Yargıtay Kararı 11. Ceza Dairesi 2016/4021 E. 2018/9193 K. 19.11.2018 T.

YARGITAY KARARI
DAİRE : 11. Ceza Dairesi
ESAS NO : 2016/4021
KARAR NO : 2018/9193
KARAR TARİHİ : 19.11.2018

MAHKEMESİ :Asliye Ceza Mahkemesi
SUÇ : Vergi Usul Kanunu’na muhalefet
HÜKÜM : Mahkumiyet

1- …Temizlik Gıda Özel Güvenlik Sistemleri Tur. San. Ve Tic.

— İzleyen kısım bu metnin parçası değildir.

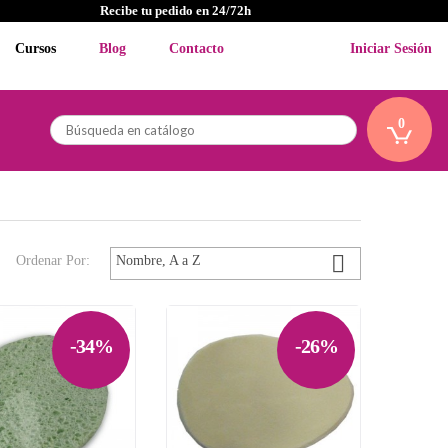
Recibe tu pedido en 24/72h
Cursos
Blog
Contacto
Iniciar Sesión
0

Ordenar Por:
Nombre, A a Z
-34%
-26%


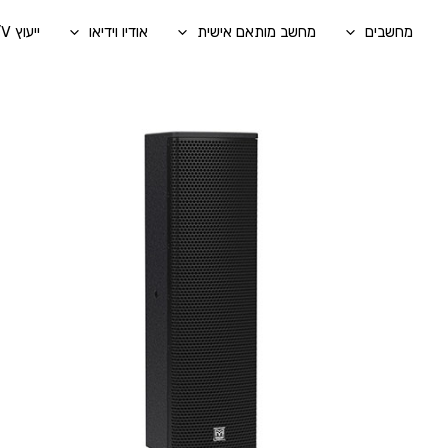
ילוג
מחשבים
מחשב מותאם אישית
אודיו וידיאו
ייעוץ A/V בהתאמה אישית
תוכן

Ltd. Şti. isimli şirket yetkilisi olan sanığa, 2005 takvim yılına ait defter ve belgelerini ibrazı talebini içerir, 19.03.2010 tarih ve VDENY-2010-1515/51 sayılı isteme yazısı 22.03.2010 tarihinde işyerinde çalışanına tebliğ edilmesine karşın yasal süresi içerisinde defter ve belgeleri ibraz etmediğinden bahisle açılan kamu davasında; sanığın aşamalarda alınan savunmalarında, şirkete ait defter ve belgelerin taşınma esnasında şirkete ait araç ile birlikte çalındığını beyan ederek suçlamaları kabul etmemesi, dosya kapsamına göre sanığın savunmasında bahsettiği 27.04.2009 tarihinde defter ve belgelerin ibrazı talebi öncesinde gerçekleşen hırsızlık olayına ilişkin soruşturmanın Karşıyaka Cumhuriyet Başsavcılığı‘nın 2009/7960 Soruşturma sırasında daimi aramada bulunduğu ve ticari belgelerin zayiine dair Ticaret Mahkemesinden karar verildiğinin anlaşılması karşısında, 213 sayılı VUK’nin 253. maddesine göre ilgili bulundukları yılı takip eden yıldan başlayarak beş yıl süre ile muhafaza edilmesi mecburiyeti bulunan defter ve belgelerin, aynı Kanun’un 13. maddesinde düzenlenen mücbir sebep kapsamında kalan nedenden dolayı ibraz edilmediği anlaşılmakla, sanığın atılı suçtan beraati yerine mahkumiyetine hükmedilmesi,
2- Kabule göre de;
a) Ayrıntıları Yargıtay Ceza Genel Kurulu’nun 06.05.2008 tarih ve 2007/27-2008/95 sayılı kararında açıklandığı üzere, adli sicilden silinme koşulları gerçekleşen mahkumiyet kararlarının hükmün açıklanmasının geri bırakılmasına engel olmayacağı cihetle, sanığın adli sicil kaydında bulunan sabıkasının silinme koşullarının gerçekleşip gerçekleşmediği araştırılıp, sonucuna göre sanık hakkında CMK’nin 231. maddesinin aradığı objektif ve sübjektif şartlar karar yerinde tartışılarak hükmün açıklanmasının geri bırakılmasına karar verilip verilmeyeceğinin değerlendirilmemesi,
b) Kısa karardaki hüküm fıkrasında uygulama maddesinin 213 sayılı VUK‘nin “359/a-2 maddesi“ yerine, “259/a-2 maddesi“ şeklinde yanlış gösterilmesi,
c) Mahkum olduğu uzun süreli hapis cezası ertelenen sanık hakkında, 5237 sayılı TCK’nin 53. maddesinin 3. fıkrası uyarınca aynı maddenin 1. fıkrasındaki yazılı hak yoksunluklarına hükmedilmesi gerektiğinin gözetilmemesi,
Bozmayı gerektirmiş, sanık müdafiinin temyiz itirazları bu itibarla yerinde görülmüş olduğundan, hükmün bu sebeplerden dolayı 5320 sayılı Yasanın 8/1. maddesi gereğince uygulanması gereken 1412 sayılı CMUK’nin 321. maddesi uyarınca BOZULMASINA, 19.11.2018 tarihinde oy birliğiyle karar verildi.